Tag: BYOD

HIT Thought Leadership Highlight: Alex Bratton, Lextech

Alex Bratton
Alex Bratton

Alex Bratton, CEO of Lextech, discusses his company, its vision, why it’s important to healthcare and how the changing landscape of health app is affecting health outcomes and the industry as a whole.

What is Lextech and why does it matter to healthcare?

Lextech is a mobile app development company that evaluates business workflows to identify and build apps that improve processes and make the complex simple.
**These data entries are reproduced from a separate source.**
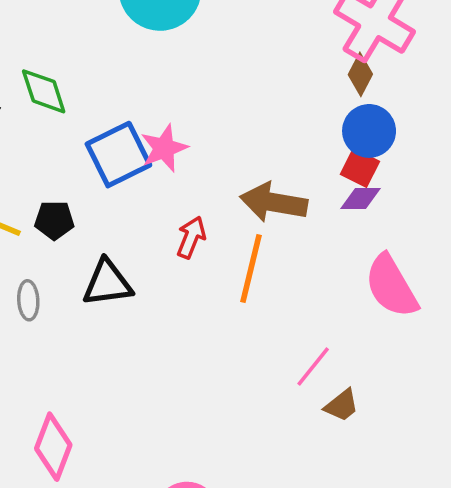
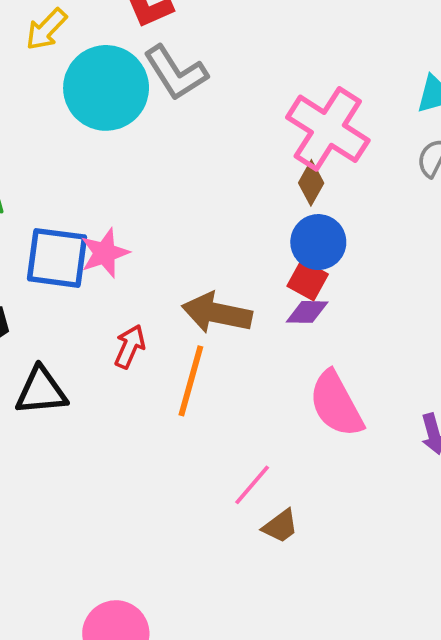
blue square: (118, 155) -> (57, 258), turned 32

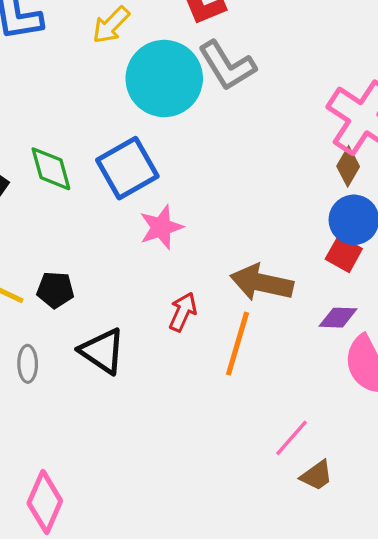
blue square: (57, 258) -> (127, 168), moved, turned -38
purple diamond: (307, 312) -> (338, 318), moved
black triangle: (41, 391) -> (102, 351), turned 39

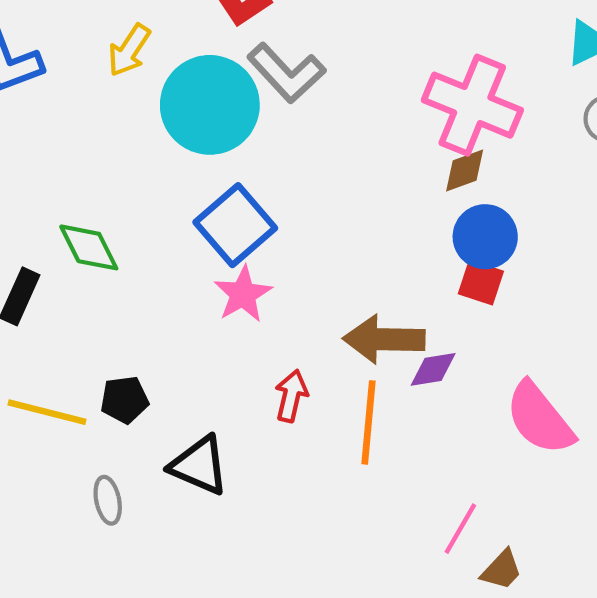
brown diamond: (348, 166) -> (465, 171), turned 51
blue square: (127, 168) -> (235, 225), moved
purple diamond: (338, 318) -> (433, 369), moved

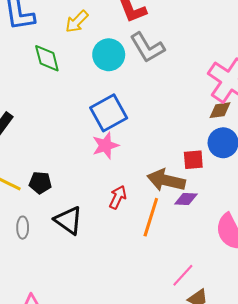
cyan circle: (210, 105) -> (109, 55), size x0.7
green diamond: (89, 247) -> (47, 58), moved
red square: (481, 282) -> (193, 160), moved, turned -35

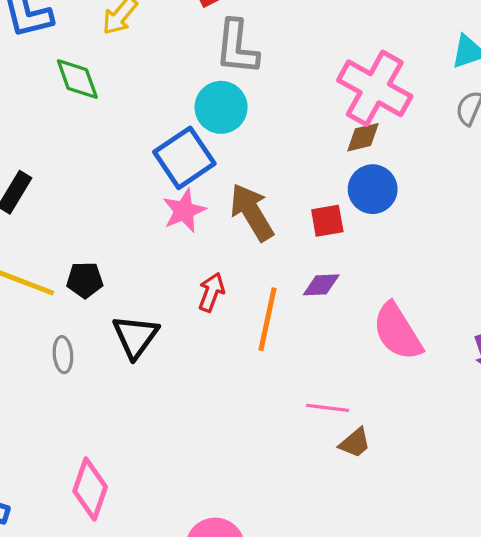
gray L-shape: (147, 48) -> (237, 47), turned 42
cyan circle: (109, 55) -> (221, 107), moved
brown arrow: (166, 180) -> (252, 212), moved, turned 51
black triangle: (68, 220) -> (135, 337), turned 36
pink line: (183, 275) -> (328, 408), turned 60

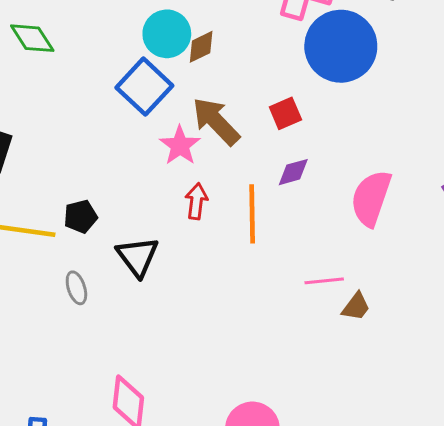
brown diamond: (363, 137) -> (201, 47), moved
blue circle: (373, 189) -> (341, 46), moved, size x1.6
pink star: (184, 211) -> (180, 145), moved
pink semicircle: (397, 332) -> (371, 198), turned 64

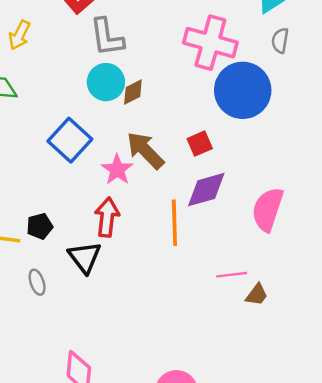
blue square: (144, 87) -> (70, 140), moved
purple diamond: (293, 172) -> (206, 190), size x1.6
red arrow: (196, 201) -> (107, 217), moved, size x1.4

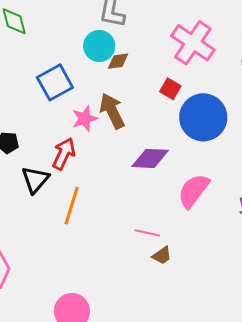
blue circle: (243, 90) -> (203, 117), moved
red square: (200, 144) -> (170, 89), moved, turned 35
orange line: (174, 223) -> (72, 206), moved

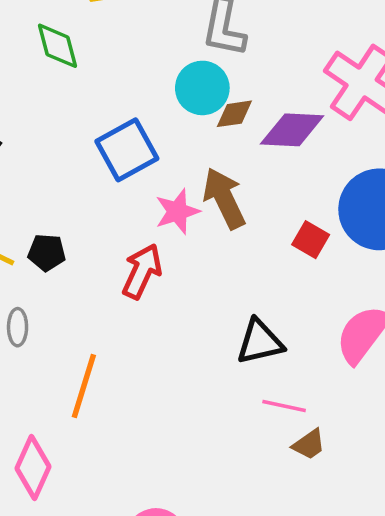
red square: (170, 89) -> (311, 240), moved
purple diamond: (150, 158) -> (292, 130), moved
black triangle: (35, 180) -> (260, 342), moved, turned 36
orange line: (72, 206) -> (84, 386), moved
Mobile apps will become increasingly important to the healthcare industry for two reasons: they are instrumental in helping caregivers and insurance companies build direct relationships with patients, and they can help drive healthcare costs down. With the massive changes taking place in healthcare, and the uncertainty that goes with change, it’s crucial for healthcare service providers to create a strong bond with patients by giving them tools and information that make their lives easier.

What do your clients say works wonderfully? What doesn’t work so well? Why?

Lextech is known for its Billion Dollar App (BDA) process, which focuses organizations on developing the right app for the right reason, and to use that app to improve processes. This approach often results in significant cost savings and efficiencies. The opposite of this, which doesn’t work well, is what we call the “obvious app.” An example of an obvious app in healthcare is to squish a desktop-oriented EHR system onto an iPad. This is inadequate because it doesn’t streamline a process and it certainly doesn’t simplify users’ access to information. The better approach is focusing on a portion of the healthcare workflow and driving small portions of the EHR data and functionality through a brand new window–an intuitive app. Important questions need to be asked before developing an app, including: what are we trying to accomplish with this app, how will people use this app, why will they use the app, and what problem does it fix?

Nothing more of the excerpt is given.